In April, it announced a £150 million Help To Build initiative — due to be launched in September — designed for people who want to build their own homes.
The individual homebuilder will be expected to put up a 5 per cent deposit while the Government will loan 20 per cent of the build cost, with a 75 per cent mortgage making up the rest and a ceiling of £600,000. But is this a practical option for most of us?
Bespoke: A magnificent new self-build family home in Exton, East Devon. About 13,000 people build their own homes in the UK each year
‘Building your own home isn’t a dream limited to the rich or the adventurous,’ says TV broadcaster Kevin McCloud on the National Custom & Self Build Association portal. ‘Anyone can do it and the rewards are fantastic.
They usually make homes which are much greener and built to higher quality standards than the norm. Savings are typically a quarter to a half of the costs.’
Claire and Peter Dickinson, both in their 60s, from Wigan are delighted with the four-bedroom house they built in Nesscliffe, Shropshire, last year.
The design exactly suits their lifestyle. It has a large garage to store Peter’s two sea kayaks and the ground-floor layout, including a wet room, is arranged so that they can live downstairs when they are older.
The couple paid £135,000 for the plot for the house, which looks over a country park. The total cost of the build was £415,000 and the estimated value of the house now is £650,000.
Peter stayed within his budget due to Claire’s meticulous planning. ‘She would have spread sheets with every single light fitting, pot of paint and piece of fabric costed,’ he says. ‘And we would be on site talking to the builders at least once a week.’
Self-builders usually opt for easily constructed homes. Timber frames are the most popular, while modular prefabricated homes arrive already insulated.
There is help and advice available for the self-build novice. Magazines such as Build It and Self Build & Design run regional shows throughout the year and the National Self Build and Renovation Centre (NSBRC) near Swindon organises courses on every aspect of house building and stages a permanent exhibition.
Of course, not all self-build projects go without a hitch.
When Richard and Diane Boucher moved from Southend in Essex to a little village in Norfolk, everything at first went well.
‘We had engaged an eco-build specialist and he was brilliant,’ says Richard, 66, who is a retired IT executive. ‘But Covid meant he was “let go” and his replacement was uncooperative.’
Their new house is extremely ‘green’ with a combination of ground-source heat pumps, solar panels and a rain harvesting system. It is the couple’s dream home, with big, light-filled rooms.
The house is surrounded by open fields that are teeming with wildlife, including owls, kites and songbirds.
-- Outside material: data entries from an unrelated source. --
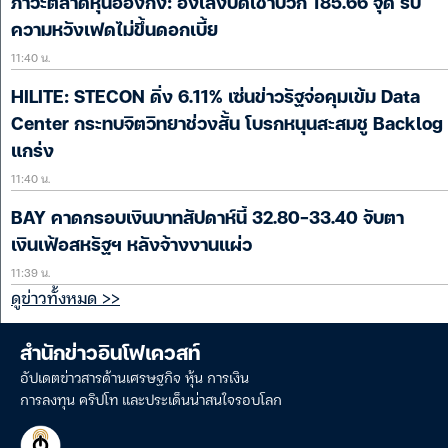
ภาวะตลาดหุ้นฮ่องกง: ฮั่งเส็งปิดเช้าบวก 185.66 จุด รับ
ความหวังเฟดไม่ขึ้นดอกเบี้ย
11:40 น.
HILITE: STECON ดิ่ง 6.11% เซ่นข่าวรัฐจ่อคุมเข้ม Data
Center กระทบจิตวิทยาช่วงสั้น โบรกหนุนสะสมชู Backlog
แกร่ง
11:40 น.
BAY คาดกรอบเงินบาทสัปดาห์นี้ 32.80-33.40 จับตา
เงินเฟ้อสหรัฐฯ หลังจ้างงานแผ่ว
11:39 น.
ดูข่าวทั้งหมด >>
สำนักข่าวอินโฟเควสท์
อัปเดตข่าวสารด้านเศรษฐกิจ หุ้น การเงิน
การลงทุน คริปโท และประเด็นน่าสนใจรอบโลก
Yet, despite having been a success in many ways, the battles with the builder have left a sour taste. Richard may well take his grievances, which cannot be detailed here, to the law courts.
Having problems with builders is one of the most common stumbling points for the self-builder.
So how do you tell the reputable craftsman from the cowboy? ‘A good builder is a busy one, so be suspicious if he is available to work for you next week,’ says Harvey Fremlin of the NSBRC.
‘Get recommendations from people. If you pass a site and you like what is going on, have a chat with the builder. A serious builder will be proud of his work and will welcome the chance to show it off.’
Dealing with planners is another gripe. Fremlin says that submitting a pre-application so the planners can pick what they don’t like in your plans at an early stage will save disappointment later.
About 13,000 people build their own homes in the UK each year. It is hoped that number will increase to as many as 40,000 new homes a year with the introduction of Help To Build.